Missouri lawmakers are about to consider House Bill 2283, which would ban milk labels that inform consumers that their dairy products are free of artificial growth hormones. That's a remarkable turn of events, and it bucks a well-established national trend toward more information in food labeling, not less.
Why is Missouri going backward while the rest of the country goes forward on consumer information labels? The answer is St. Louis-based Monsanto Company, the biotech giant that markets recombinant bovine growth hormone (rbGH or rbST), a genetically engineered drug used to increase milk production in cows.
Monsanto and its advocates are claiming that milk from cows treated with the hormone is the same as natural milk, and that dairies are misleading consumers when they label their products "rbGH-free."
But, sales figures - and numerous polls - show widespread consumer demand for milk produced by cows not treated with the artificial hormone. For example, a 2007 Consumer Reports poll found that 88 percent of respondents agreed that milk from cows raised without synthetic bovine growth hormone should be allowed to be labeled as such. As consumers have become more concerned about the effects of rbGH on human and animal health, demand for rbGH-free dairy products has grown. National food brands and retailers such as Ben & Jerry's, Tillamook Cheese, Starbucks, Kroger and, most recently, Wal-Mart have switched to rbGH-free milk.
The notion that consumers have a right to know whether their milk was produced by cows injected with artificial growth hormones has not been good for Monsanto's bottom line. According to the U.S. Department of Agriculture, the number of dairy cows injected with rbGH dropped from 22.3 percent of all U.S. dairy cows in 2002 to 17.2 percent in 2007, a nearly 23 percent drop. This trend in response to consumer rejection probably will continue: Many more dairies have announced that they will go rbGH-free in 2008.
Last year, Monsanto asked the U.S. Food and Drug Administration to reconsider its position on milk labeling. Monsanto claimed that labels identifying milk as "free of artificial hormones" or "from cows not treated with rbGH" cast doubt on the quality of milk that did not carry that labeling. The FDA disagreed, ruling that there is nothing wrong with labeling that tells consumers what is in or not in the milk they buy or how that milk was produced.
Since then, industry lobbyists and a new, supposedly grass-roots organization supported by Monsanto called American Farmers for the Advancement of Conservation of Technology have pushed for state legislation banning or restricting milk labeling in Pennsylvania, Ohio, Vermont, Kansas, Indiana and Utah. Almost all of these attempts have failed: Once consumers and farmers became aware that their rights were under attack, they spoke out, and lawmakers in those states dismissed the Monsanto-driven efforts.

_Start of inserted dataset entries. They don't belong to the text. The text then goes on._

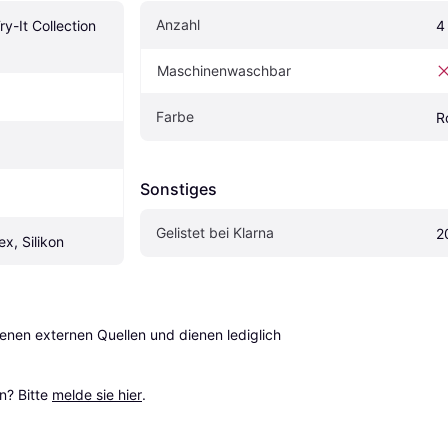
Anzahl
-It Collection 
4
Maschinenwaschbar
Farbe
R
Sonstiges
Gelistet bei Klarna
2
x, Silikon
en externen Quellen und dienen lediglich 
? Bitte 
melde sie hier
.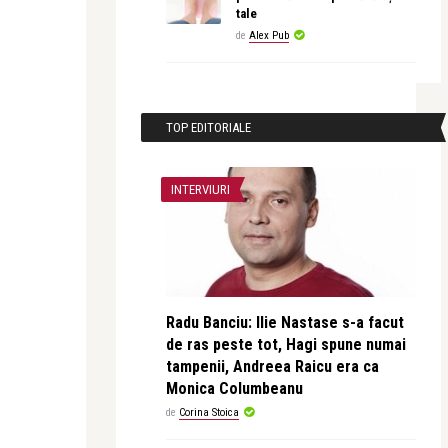
tale
de
Alex Pub
TOP EDITORIALE
INTERVIURI
Radu Banciu: Ilie Nastase s-a facut
de ras peste tot, Hagi spune numai
tampenii, Andreea Raicu era ca
Monica Columbeanu
de
Corina Stoica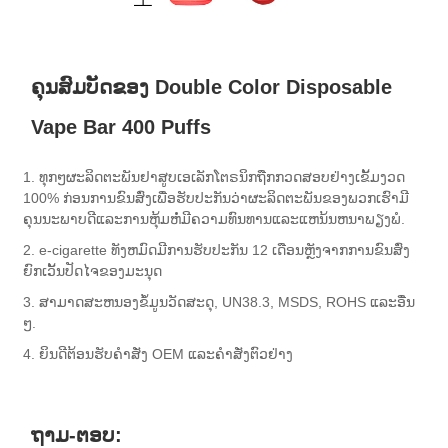
ຄຸນສົມບັດຂອງ Double Color Disposable
Vape Bar 400 Puffs
1. ທຸກໆຜະລິດຕະພັນຢາສູບເອເລັກໂຕຣນິກຖືກກວດສອບຢ່າງເຂັ້ມງວດ
100% ກ່ອນການຂົນສົ່ງເພື່ອຮັບປະກັນວ່າຜະລິດຕະພັນຂອງພວກເຮົາມີ
ຄຸນນະພາບດີແລະການຫຸ້ມຫໍ່ມີຄວາມທົນທານແລະແຫນ້ນຫນາພຽງພໍ.
2. e-cigarette ທັງຫມົດມີການຮັບປະກັນ 12 ເດືອນຫຼັງຈາກການຂົນສົ່ງ
ຍົກເວັ້ນປັດໄຈຂອງມະນຸດ
3. ສາມາດສະຫນອງຂໍ້ມູນວັດສະດຸ, UN38.3, MSDS, ROHS ແລະອື່ນ
ໆ.
4. ຍິນດີຕ້ອນຮັບຄໍາສັ່ງ OEM ແລະຄໍາສັ່ງຕົວຢ່າງ
ຖາມ-ຕອບ: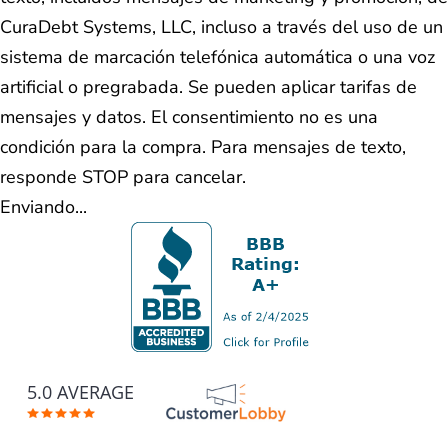
CuraDebt Systems, LLC, incluso a través del uso de un
sistema de marcación telefónica automática o una voz
artificial o pregrabada. Se pueden aplicar tarifas de
mensajes y datos. El consentimiento no es una
condición para la compra. Para mensajes de texto,
responde STOP para cancelar.
Enviando...
5.0 AVERAGE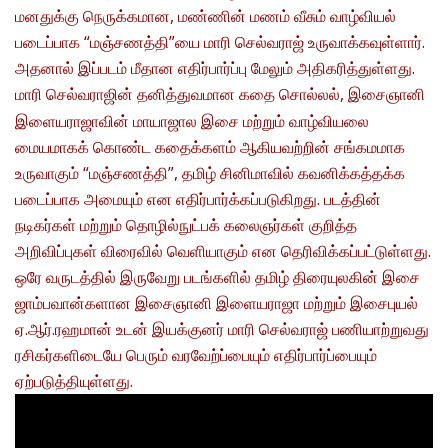
மனதுக்கு நெருக்கமான, மண்ணின் மணம் வீசும் வாழ்வியல்
படைப்பாக “மஞ்சணத்தி”யை மாரி செல்வராஜ் உருவாக்கவுள்ளார்.
அதனால் இப்படம் மீதான எதிர்பார்ப்பு மேலும் அதிகரித்துள்ளது.
மாரி செல்வராஜின் தனித்துவமான கதை சொல்லல், இசைஞானி
இளையராஜாவின் மாயாஜால இசை மற்றும் வாழ்வியலை
மையமாகக் கொண்ட கதைக்களம் ஆகியவற்றின் சங்கமமாக
உருவாகும் “மஞ்சணத்தி”, தமிழ் சினிமாவில் கவனிக்கத்தக்க
படைப்பாக அமையும் என எதிர்பார்க்கப்படுகிறது. படத்தின்
நடிகர்கள் மற்றும் தொழில்நுட்பக் கலைஞர்கள் குறித்த
அறிவிப்புகள் விரைவில் வெளியாகும் என தெரிவிக்கப்பட்டுள்ளது.
ஒரே வருடத்தில் இருவேறு படங்களில் தமிழ் திரையுலகின் இசை
ஜாம்பவான்களான இசைஞானி இளையராஜா மற்றும் இசைபுயல்
ஏ.ஆர்.ரஹமான் உடன் இயக்குனர் மாரி செல்வராஜ் பணியாற்றுவது
ரசிகர்களிடையே பெரும் வரவேற்ப்பையும் எதிர்பார்ப்பையும்
ஏற்படுத்தியுள்ளது.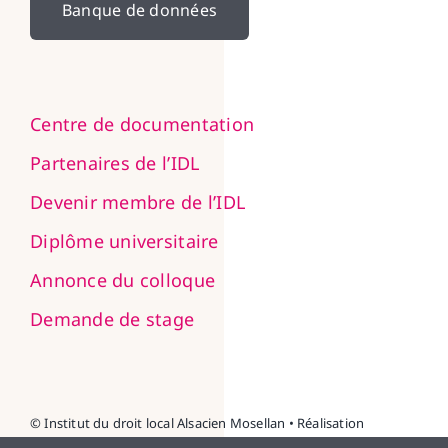
Banque de données
Centre de documentation
Partenaires de l’IDL
Devenir membre de l’IDL
Diplôme universitaire
Annonce du colloque
Demande de stage
© Institut du droit local Alsacien Mosellan • Réalisation
NEXAGO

But if Monsanto gets its way here in Missouri, the state's farmers no longer will be able to freely speak with their customers. Further, Missourians will lose the right to know if they are buying the safe, un-treated dairy products they have trusted for generations.

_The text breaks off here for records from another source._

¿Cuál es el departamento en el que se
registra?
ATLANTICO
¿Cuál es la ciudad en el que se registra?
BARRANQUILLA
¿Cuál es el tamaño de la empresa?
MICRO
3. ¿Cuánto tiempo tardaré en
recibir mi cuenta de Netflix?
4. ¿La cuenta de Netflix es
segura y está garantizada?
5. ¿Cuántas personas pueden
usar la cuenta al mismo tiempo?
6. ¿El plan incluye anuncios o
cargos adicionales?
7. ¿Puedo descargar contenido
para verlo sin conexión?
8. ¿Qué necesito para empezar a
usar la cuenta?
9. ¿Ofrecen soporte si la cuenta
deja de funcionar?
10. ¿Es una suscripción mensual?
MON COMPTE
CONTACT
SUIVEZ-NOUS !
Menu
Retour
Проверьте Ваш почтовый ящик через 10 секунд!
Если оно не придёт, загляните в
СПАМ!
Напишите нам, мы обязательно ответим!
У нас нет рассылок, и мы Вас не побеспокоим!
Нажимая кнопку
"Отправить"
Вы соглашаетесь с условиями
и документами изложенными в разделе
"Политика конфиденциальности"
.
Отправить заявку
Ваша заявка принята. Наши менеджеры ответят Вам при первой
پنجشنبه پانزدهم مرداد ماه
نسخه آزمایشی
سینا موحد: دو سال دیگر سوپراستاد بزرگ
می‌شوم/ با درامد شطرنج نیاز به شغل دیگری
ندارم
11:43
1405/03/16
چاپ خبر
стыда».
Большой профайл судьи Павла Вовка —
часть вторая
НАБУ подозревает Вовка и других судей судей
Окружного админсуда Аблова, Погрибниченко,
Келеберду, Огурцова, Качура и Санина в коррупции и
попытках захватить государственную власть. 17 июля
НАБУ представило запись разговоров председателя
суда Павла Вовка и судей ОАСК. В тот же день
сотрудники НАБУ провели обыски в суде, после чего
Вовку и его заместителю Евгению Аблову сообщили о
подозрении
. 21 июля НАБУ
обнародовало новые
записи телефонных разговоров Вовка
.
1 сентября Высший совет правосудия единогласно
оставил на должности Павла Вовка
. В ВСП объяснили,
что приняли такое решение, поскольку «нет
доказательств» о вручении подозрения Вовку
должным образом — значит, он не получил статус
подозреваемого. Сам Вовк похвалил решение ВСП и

In fact, labeling is vitally needed because there are significant changes in milk and dairy products produced with rbGH. Use of the drug elevates levels in milk of another powerful hormone, Insulin-like Growth Factor 1 (IGF-1). Although there are no strong scientific data on whether IGF-1 absorbed from diary foods increases IGF-1 levels in the blood of humans, some studies suggest that it might.
There also are correlations between the use of rbGH and animal health problems. Studies show an increased risk for infertility and a 50 percent increase in lameness associated with rbGH use, along with an increased risk of mastitis, an infection of dairy cow udders. Mastitis is treated with antibiotics, the use of which can produce increases in bacteria that are resistant to those antibiotics. With doctors warning of the increase in antibiotic-resistant diseases, this development is a public health issue that should concern all Missourians.
Regulators in Japan, Australia, New Zealand, Canada and all 27 nations of the European Union have banned rbGH. We believe that rbGH is a product with no redeeming qualities: It is bad for the consumer, the cow and the dairies.
It is hard to understand why a family-farm state such as Missouri would want to interfere with supply and demand to protect a failing product. Giving in to the lobbyists would be an undemocratic and irresponsible action that puts Monsanto's corporate interests above Missourians' right to know what's in their food and the rights of dairies and farmers to tell them.
Michael Hansen is a senior scientist at Consumers Union, the nonprofit publisher of Consumer Reports. Rhonda Perry is a livestock and grain farmer from Howard County, Mo., and program director of the Missouri Rural Crisis Center.